Karolinska Institutet, Stockholm, Sweden.
J Biomed Inform. 2009 Dec;42(6):1029-34. doi: 10.1016/j.jbi.2009.07.005. Epub 2009 Jul 17.
The large amounts of data generated when high-throughput genotyping methods are used in large-scale epidemiological studies (>10,000 participants) present an enormous challenge to researchers in terms of structured data management. In order to face these challenges, a system has been designed and implemented where genotype data can be efficiently stored. Focus has been on enabling researchers to collaborate by sharing genotype data with each other in a secure and controlled way. Genotype data is available where individuals can be selected using phenotype information and access to specific SNPs can be controlled using user-defined filters. Further value has been added to the basic genotypic information by including extensive metadata. Performance testing of the system was carried out using both artificial and real-world genotype data and shows that the implementation handles large datasets with a linear increase in extraction time and that the retrieval performance is more than sufficient for near-future genotyping research.

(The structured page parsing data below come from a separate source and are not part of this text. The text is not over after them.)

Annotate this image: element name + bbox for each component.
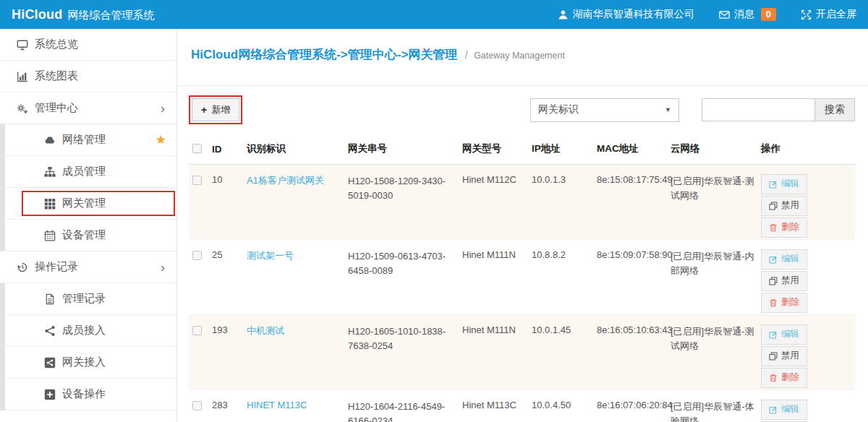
gateway-name-link[interactable]: HINET M113C	[247, 400, 307, 410]
cell-ip: 10.8.8.2	[532, 249, 597, 260]
cell-actions: 编辑禁用删除	[761, 249, 855, 314]
sidebar-item-management-records[interactable]: 管理记录	[0, 283, 176, 315]
app-logo[interactable]: HiCloud 网络综合管理系统	[12, 7, 154, 22]
messages-menu[interactable]: 消息 0	[719, 8, 776, 21]
edit-button[interactable]: 编辑	[761, 249, 807, 270]
gateway-name-link[interactable]: 测试架一号	[247, 250, 294, 261]
trash-icon	[769, 223, 778, 232]
gateway-name-link[interactable]: A1栋客户测试网关	[247, 175, 324, 186]
table-header-row: ID识别标识网关串号网关型号IP地址MAC地址云网络操作	[189, 134, 855, 165]
gateway-name-link[interactable]: 中机测试	[247, 325, 284, 336]
cell-actions: 编辑禁用删除	[761, 174, 855, 239]
row-checkbox[interactable]	[192, 401, 202, 410]
edit-button[interactable]: 编辑	[761, 400, 807, 420]
sidebar-item-network-management[interactable]: 网络管理★	[0, 124, 176, 156]
sidebar-item-device-management[interactable]: 设备管理	[0, 220, 176, 251]
sidebar-item-management-center[interactable]: 管理中心›	[0, 92, 176, 124]
trash-icon	[769, 374, 778, 382]
envelope-icon	[719, 9, 730, 20]
sidebar-item-label: 成员接入	[62, 324, 166, 337]
sidebar-item-label: 网关管理	[62, 197, 166, 210]
disable-button[interactable]: 禁用	[761, 196, 807, 216]
main-content: HiCloud网络综合管理系统->管理中心->网关管理 / Gateway Ma…	[177, 29, 868, 422]
disable-button[interactable]: 禁用	[761, 346, 807, 366]
breadcrumb-subtitle: Gateway Management	[474, 51, 565, 61]
sidebar-item-system-charts[interactable]: 系统图表	[0, 61, 176, 92]
fullscreen-button[interactable]: 开启全屏	[801, 8, 856, 21]
breadcrumb: HiCloud网络综合管理系统->管理中心->网关管理 / Gateway Ma…	[177, 29, 868, 86]
chevron-right-icon: ›	[161, 102, 165, 115]
sidebar-item-system-overview[interactable]: 系统总览	[0, 29, 176, 61]
messages-label: 消息	[734, 8, 754, 21]
cell-serial: H120-1508-1209-3430-5019-0030	[348, 174, 462, 203]
delete-button[interactable]: 删除	[761, 218, 807, 238]
grid-icon	[43, 198, 56, 210]
cell-id: 283	[212, 400, 247, 410]
edit-button[interactable]: 编辑	[761, 324, 807, 345]
table-row: 25测试架一号H120-1509-0613-4703-6458-0089Hine…	[189, 240, 855, 315]
sidebar-item-label: 系统总览	[35, 38, 166, 51]
brand-suffix: 网络综合管理系统	[67, 9, 154, 22]
calendar-icon	[43, 230, 56, 241]
sidebar-item-device-operations[interactable]: 设备操作	[0, 379, 176, 410]
brand-name: HiCloud	[12, 7, 62, 22]
sidebar-item-label: 设备管理	[62, 228, 166, 242]
edit-icon	[769, 180, 778, 189]
trash-icon	[769, 298, 778, 307]
search-button[interactable]: 搜索	[814, 98, 855, 121]
cell-id: 10	[212, 174, 247, 185]
row-checkbox[interactable]	[192, 251, 202, 260]
plus-icon: +	[201, 105, 207, 115]
cell-actions: 编辑禁用删除	[761, 400, 855, 422]
cell-ip: 10.0.1.3	[532, 174, 597, 185]
sidebar-item-label: 设备操作	[62, 387, 166, 401]
share-square-icon	[43, 357, 56, 369]
account-menu[interactable]: 湖南华辰智通科技有限公司	[558, 8, 694, 21]
sidebar-item-gateway-access[interactable]: 网关接入	[0, 347, 176, 379]
cell-serial: H120-1509-0613-4703-6458-0089	[348, 249, 462, 278]
sidebar-item-member-management[interactable]: 成员管理	[0, 156, 176, 188]
delete-button[interactable]: 删除	[761, 293, 807, 313]
breadcrumb-separator: /	[465, 49, 468, 61]
sidebar-item-label: 操作记录	[35, 260, 161, 274]
row-checkbox[interactable]	[192, 326, 202, 335]
select-all-checkbox[interactable]	[192, 144, 202, 153]
edit-icon	[769, 405, 778, 414]
fullscreen-label: 开启全屏	[816, 8, 856, 21]
sidebar-item-label: 网络管理	[62, 133, 156, 147]
star-icon: ★	[156, 132, 166, 147]
cell-mac: 8e:15:08:17:75:49	[597, 174, 671, 185]
filter-select[interactable]: 网关标识 ▼	[530, 98, 679, 122]
history-icon	[15, 262, 29, 273]
cell-mac: 8e:16:05:10:63:43	[597, 324, 671, 335]
row-checkbox[interactable]	[192, 176, 202, 185]
search-input[interactable]	[702, 98, 815, 121]
cell-model: Hinet M112C	[462, 174, 532, 185]
clone-icon	[769, 352, 778, 361]
cell-serial: H120-1605-1010-1838-7638-0254	[348, 324, 462, 353]
sidebar-item-gateway-management[interactable]: 网关管理	[0, 188, 176, 220]
table-row: 10A1栋客户测试网关H120-1508-1209-3430-5019-0030…	[189, 165, 855, 240]
topbar-menu: 湖南华辰智通科技有限公司 消息 0 开启全屏	[558, 8, 856, 21]
add-button-label: 新增	[211, 103, 230, 116]
cell-cloud-network: [已启用]华辰智通-体验网络	[671, 400, 761, 422]
user-icon	[558, 9, 569, 20]
cell-id: 25	[212, 249, 247, 260]
sidebar-item-label: 系统图表	[35, 69, 166, 83]
edit-button[interactable]: 编辑	[761, 174, 807, 194]
table-toolbar: + 新增 网关标识 ▼ 搜索	[177, 86, 868, 132]
column-header: MAC地址	[597, 142, 671, 155]
disable-button[interactable]: 禁用	[761, 271, 807, 291]
delete-button[interactable]: 删除	[761, 368, 807, 388]
sitemap-icon	[43, 166, 56, 178]
sidebar-item-label: 成员管理	[62, 165, 166, 178]
cloud-icon	[43, 134, 56, 146]
gears-icon	[15, 103, 29, 114]
sidebar-item-member-access[interactable]: 成员接入	[0, 315, 176, 347]
sidebar-item-label: 网关接入	[62, 356, 166, 369]
cell-cloud-network: [已启用]华辰智通-测试网络	[671, 174, 761, 203]
table-row: 283HINET M113CH120-1604-2116-4549-6166-0…	[189, 390, 855, 422]
sidebar-item-operation-records[interactable]: 操作记录›	[0, 251, 176, 283]
add-button[interactable]: + 新增	[192, 98, 239, 121]
cell-model: Hinet M111N	[462, 249, 532, 260]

当高通量基因分型方法在大规模流行病学研究(>10000 名参与者)中使用时,所产生的大量数据给研究人员在结构化数据管理方面带来了巨大的挑战。为了应对这些挑战,已经设计并实现了一个系统,以便有效地存储基因型数据。该系统的重点是通过以安全和受控的方式彼此共享基因型数据,使研究人员能够进行协作。个体可以使用表型信息进行选择,并且可以使用用户定义的过滤器控制特定 SNP 的访问,从而提供基因型数据。通过包含广泛的元数据,为基本的基因分型信息添加了更多价值。使用人工和真实世界的基因型数据对系统进行了性能测试,结果表明,该实现可以处理具有线性增加提取时间的大型数据集,并且检索性能对于未来的基因分型研究来说已经足够了。